RBI suggests measures to make bank loan processes customer-friendly

Penalty for banks that harass customers by delaying loan transfer from one bank to the other, scrapping of the processing fee for shifting within the same bank from one type of loan to another, and an industry benchmark base rate for borrowers are some of the recommendations of a central bank panel on pricing of loans to make processes smoother for retail borrowers.

"Indian Banks' Association should evolve a set of guidelines for easier and quicker transfer of loans, particularly mortgage/housing loans," said a report submitted by a panel headed by former deputy governor Anand Sinha. "There could also be penalties for banks which do not cooperate with borrowers in this regard.''

Banks would also need to give their customers the choice of prepayment and exiting a loan, if the recommendations of the committee are implemented.

In line with the recommendations, banks would need to offer customers the benefit of interest reduction on the principal in case of prepayment of loans.

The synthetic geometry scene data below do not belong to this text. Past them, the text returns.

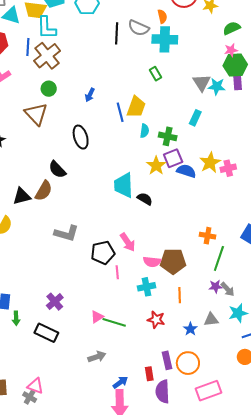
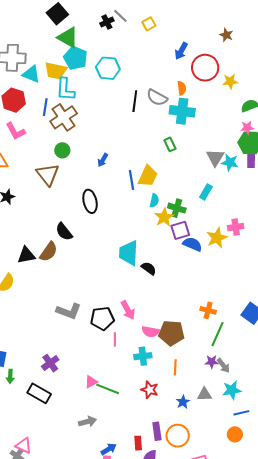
yellow star: (156, 166) -> (164, 217), moved
pink cross: (228, 168) -> (236, 227), moved
gray L-shape: (66, 233) -> (69, 311), moved

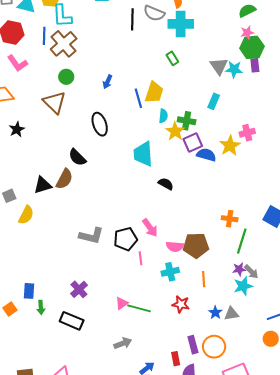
cyan trapezoid: (129, 253) -> (143, 154), moved
cyan star: (232, 390) -> (243, 286), moved
gray triangle: (204, 394) -> (231, 314), moved

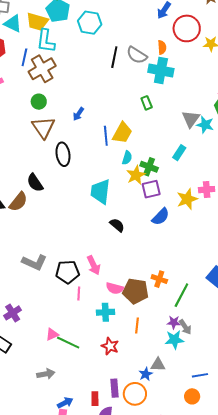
brown triangle: (54, 102) -> (43, 127), moved
blue semicircle: (206, 155) -> (161, 217), moved, turned 108
orange cross: (230, 219) -> (159, 279), moved
blue star: (215, 313) -> (146, 374), moved

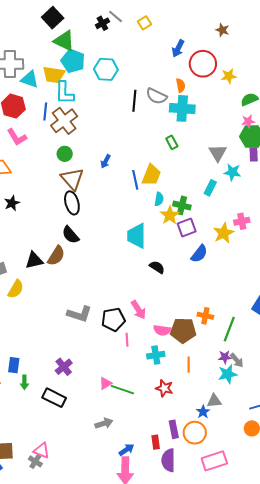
cyan star: (205, 125) -> (232, 172), moved
black ellipse: (63, 154) -> (72, 203), moved

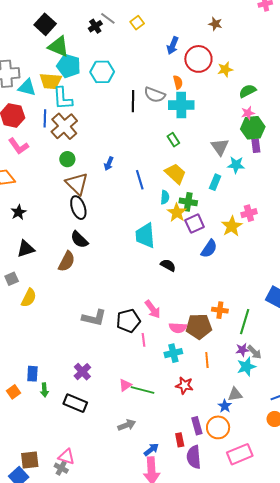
yellow trapezoid: (151, 175) -> (175, 174), moved, turned -65
black triangle: (34, 260) -> (26, 249), moved

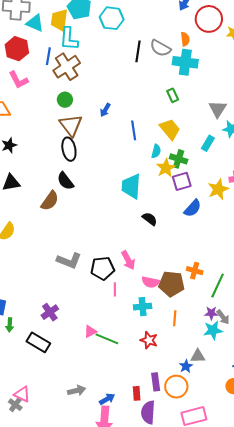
yellow trapezoid: (51, 81) -> (59, 20), turned 85
gray arrow: (127, 425) -> (77, 391), moved

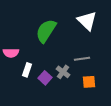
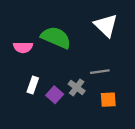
green semicircle: (46, 31) -> (56, 37), turned 80
pink semicircle: (11, 53) -> (23, 47), moved

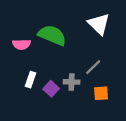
gray line: (100, 72) -> (93, 67), turned -36
gray cross: (77, 87) -> (72, 82), turned -35

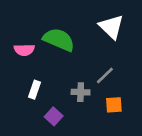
purple square: (51, 89) -> (54, 116), moved

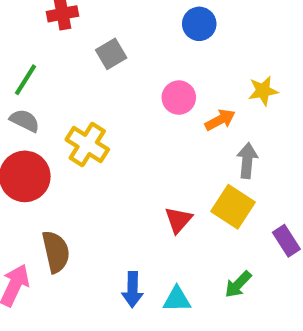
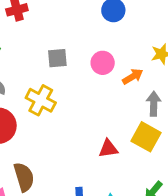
gray square: (111, 54) -> (57, 58), moved, turned 30
red triangle: (178, 220) -> (108, 149), turned 45

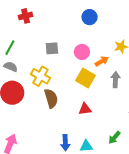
yellow square: (146, 137) -> (85, 78), moved
brown semicircle: (24, 177) -> (51, 98), moved

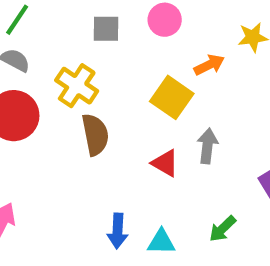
pink circle: (82, 52) -> (165, 20), moved
gray arrow: (115, 80) -> (207, 146), moved
red triangle: (85, 109) -> (165, 163), turned 32

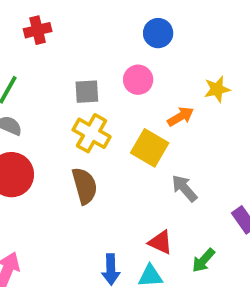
yellow cross: (77, 86) -> (92, 133), moved
gray arrow: (207, 146) -> (184, 188), turned -44
red triangle: (165, 163) -> (161, 242), moved

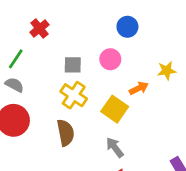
red cross: (38, 30) -> (40, 28), moved, turned -30
gray arrow: (184, 188) -> (115, 147), moved

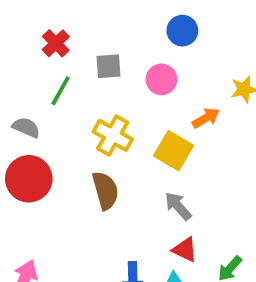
green line: (16, 59) -> (61, 91), moved
gray square: (73, 65) -> (108, 66), moved

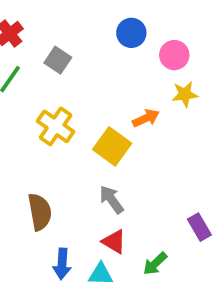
gray square: (108, 66) -> (58, 60), turned 32
pink circle: (161, 79) -> (174, 55), moved
brown semicircle: (105, 190) -> (40, 212), moved

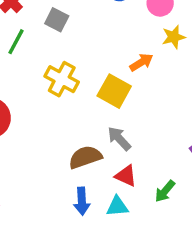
brown semicircle: (40, 212) -> (85, 157), moved, turned -92

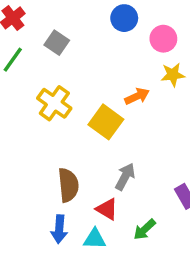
gray arrow: (119, 139) -> (125, 177), moved, turned 64
brown semicircle: (85, 157) -> (68, 185), turned 96

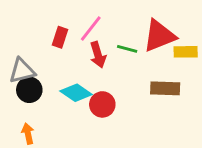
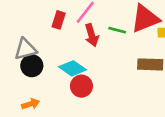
red circle: (102, 104) -> (81, 86), moved
orange arrow: (28, 134) -> (31, 104), turned 84

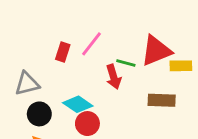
red arrow: (92, 35) -> (114, 77), moved
black circle: (32, 66) -> (39, 114), moved

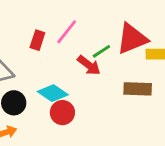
green line: (126, 63) -> (101, 51), turned -48
red arrow: (114, 77) -> (89, 65), turned -35

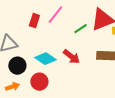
red arrow: (89, 65) -> (71, 57), moved
red circle: (62, 113) -> (39, 82), moved

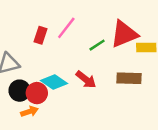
red circle: (39, 82) -> (37, 93), moved
orange arrow: (12, 87) -> (29, 111), moved

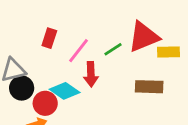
pink line: (66, 28) -> (78, 51), moved
red arrow: (86, 80) -> (91, 74), moved, turned 50
black circle: (20, 91) -> (22, 88), moved

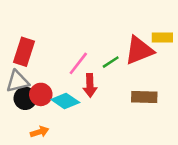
red rectangle: (49, 38) -> (24, 52), moved, size x1.5
yellow rectangle: (169, 52) -> (162, 38), moved
red circle: (45, 103) -> (41, 94), moved

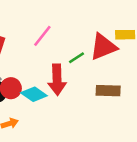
pink line: (78, 63) -> (42, 36), moved
red arrow: (90, 85) -> (57, 80), size x1.4

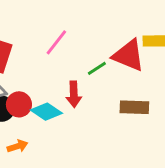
red triangle: (103, 47) -> (129, 55), turned 44
red arrow: (57, 80) -> (74, 94), size x0.7

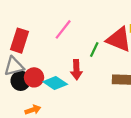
green line: (97, 68) -> (94, 50), turned -32

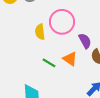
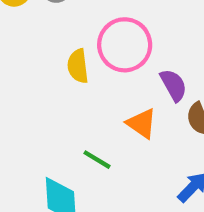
green line: (49, 63) -> (97, 160), moved

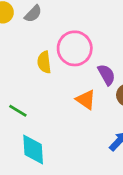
green line: (97, 160) -> (18, 111), moved

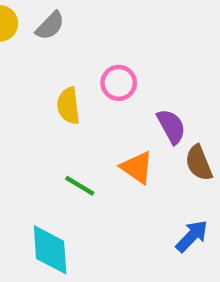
pink circle: (75, 48) -> (119, 83), size x0.6
green line: (18, 111) -> (80, 186), moved

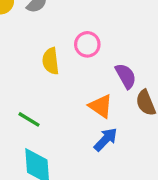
green line: (80, 186) -> (29, 119), moved
blue arrow: (192, 236) -> (106, 139), moved

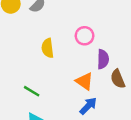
pink circle: (87, 44) -> (85, 36), moved
purple semicircle: (126, 76) -> (103, 59), turned 30

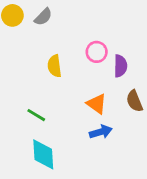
purple semicircle: (103, 59) -> (120, 66), moved
blue arrow: (88, 106) -> (101, 132), turned 30

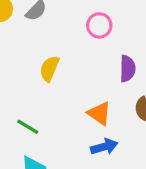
pink circle: (97, 52) -> (99, 25), moved
yellow semicircle: (55, 66) -> (49, 69), turned 30

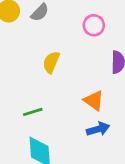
green line: (28, 127) -> (33, 112), turned -48

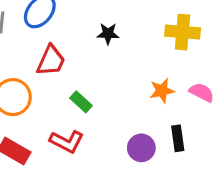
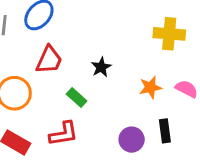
black star: (108, 34) -> (101, 67), moved, turned -30
red L-shape: (67, 142) -> (64, 134), turned -36

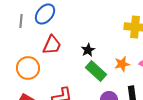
green rectangle: (77, 98) -> (96, 71), moved, size x1.5

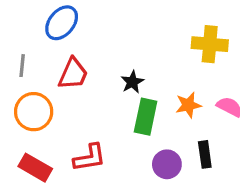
gray line: (21, 21) -> (22, 66), moved
green rectangle: (96, 71) -> (146, 117), turned 60

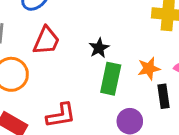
black rectangle: (205, 154) -> (163, 96), moved

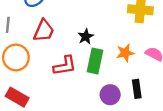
black rectangle: (163, 96) -> (137, 89), moved
red L-shape: (61, 115) -> (65, 66), moved

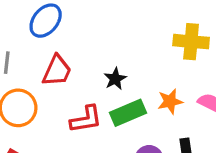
green rectangle: (95, 61) -> (128, 113), turned 55

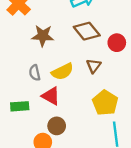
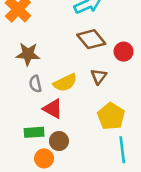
brown star: (43, 36) -> (28, 54), moved
green rectangle: (20, 106) -> (34, 132), moved

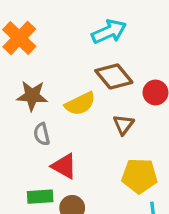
yellow semicircle: (65, 83) -> (80, 104), moved
yellow pentagon: (111, 116) -> (139, 176), turned -30

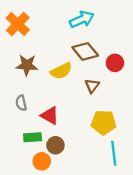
gray semicircle: (42, 134) -> (21, 103), moved

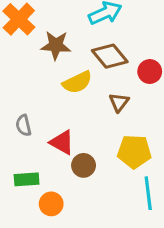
brown star: (27, 65) -> (56, 45), moved
green rectangle: (33, 137) -> (27, 179), moved
brown circle: (55, 145) -> (84, 165), moved

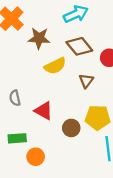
brown circle: (84, 165) -> (71, 128), moved

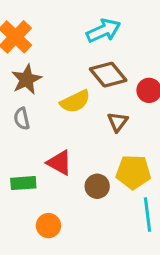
brown star: (39, 38) -> (26, 79), moved, turned -30
gray semicircle: (15, 98) -> (22, 119), moved
green rectangle: (17, 138) -> (23, 183), moved

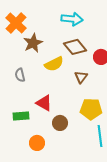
cyan arrow: (103, 31) -> (72, 19), turned 30
brown star: (26, 79) -> (33, 43), moved
brown circle: (97, 186) -> (60, 123), moved

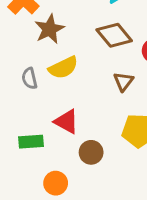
yellow semicircle: (54, 64) -> (63, 68), moved

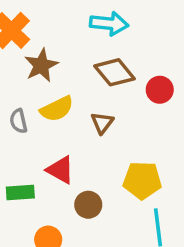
brown triangle: (123, 81) -> (102, 123), moved

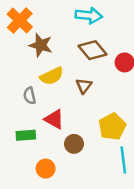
brown star: (41, 65) -> (41, 45), turned -30
gray semicircle: (19, 121) -> (30, 96), moved
yellow pentagon: (142, 180) -> (112, 127), turned -30

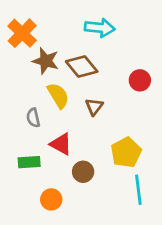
brown diamond: (92, 50) -> (82, 66), moved
yellow semicircle: (52, 76) -> (58, 96), turned -95

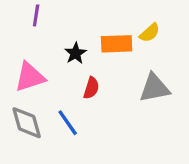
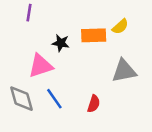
black star: (76, 53) -> (61, 43), turned -30
pink triangle: (30, 77) -> (40, 66), moved
red semicircle: (91, 88) -> (94, 104), moved

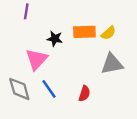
yellow semicircle: (120, 26) -> (108, 33), moved
pink triangle: (40, 66) -> (36, 59), turned -30

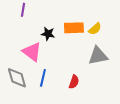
pink triangle: (36, 59) -> (32, 52), turned -35
blue line: (49, 89) -> (43, 78), turned 48

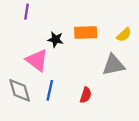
yellow semicircle: (95, 29) -> (124, 35), moved

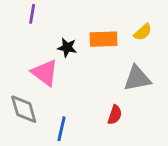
yellow semicircle: (124, 35) -> (143, 32), moved
blue line: (50, 90) -> (62, 129), moved
red semicircle: (86, 95) -> (115, 115), moved

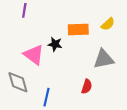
black star: (67, 48) -> (55, 44), moved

According to the committee the benefit, "should be given on the day the money is received by the bank without waiting for the next EMI cycle date to effect the credit.''

To ensure customer convenience, the committee had also recommended that banks reset the interest rate charged on floating rate loan on dates that were fixed in the covenant, irrespective of changes made to the base rate within the reset period.

The committee suggested that commercial banks, particularly those whose weighted average maturity of deposits was on the lower side, move towards computing the base rate on the basis of marginal cost of funds.

This might result in greater transparency in pricing, less customer complaints, better transmission of changes in the policy rate and improved asset liability management at banks, the draft report of the committee on 'Working Group on Pricing of Credit', said.

If banks used weighted average cost of funds because of their deposits profile or any other methodology that might result in differentiation between old and new customers, the boards of banks should ensure that this differentiation did not lead to any discrimination amongst borrowers, the draft report said.

In addition to factors like specific operating cost, credit risk premium and tenor premium, broad factors, such as, competition, business strategy and customer relationship too were used to determine the spread.

According to the suggestions of the RBI committee, the banks needed to have a board approved policy delineating these components. The board of a bank needed to ensure that any price differentiation was consistent with the bank's credit pricing policy factoring Risk Adjusted Return on Capital (RAROC).